▶ [Instructions to follow]:
Keep the images out while you set down the data exactly.

▶ [Data extract]:
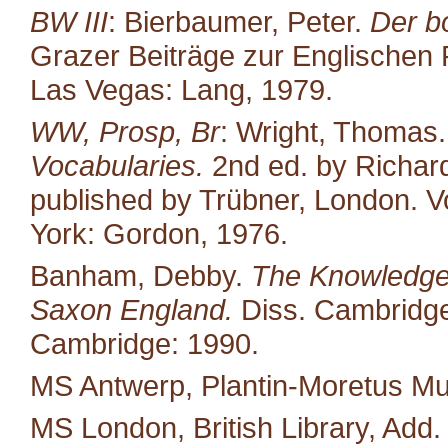
BW III
: Bierbaumer, Peter.
Der b
Grazer Beiträge zur Englischen P
Las Vegas: Lang, 1979.
WW, Prosp, Br
: Wright, Thomas
Vocabularies.
2nd ed. by Richard
published by Trübner, London. Vo
York: Gordon, 1976.
Banham, Debby.
The Knowledge 
Saxon England.
Diss. Cambridge 
Cambridge: 1990.
MS Antwerp, Plantin-Moretus M
MS London, British Library, Add.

▶ [Answer to the problem]:
BW III
: Bierbaumer, Peter.
Der b
Grazer Beiträge zur Englischen P
Las Vegas: Lang, 1979.
WW, Prosp, Br
: Wright, Thomas
Vocabularies.
2nd ed. by Richard
published by Trübner, London. Vo
York: Gordon, 1976.
Banham, Debby.
The Knowledge 
Saxon England.
Diss. Cambridge 
Cambridge: 1990.
MS Antwerp, Plantin-Moretus M
MS London, British Library, Add.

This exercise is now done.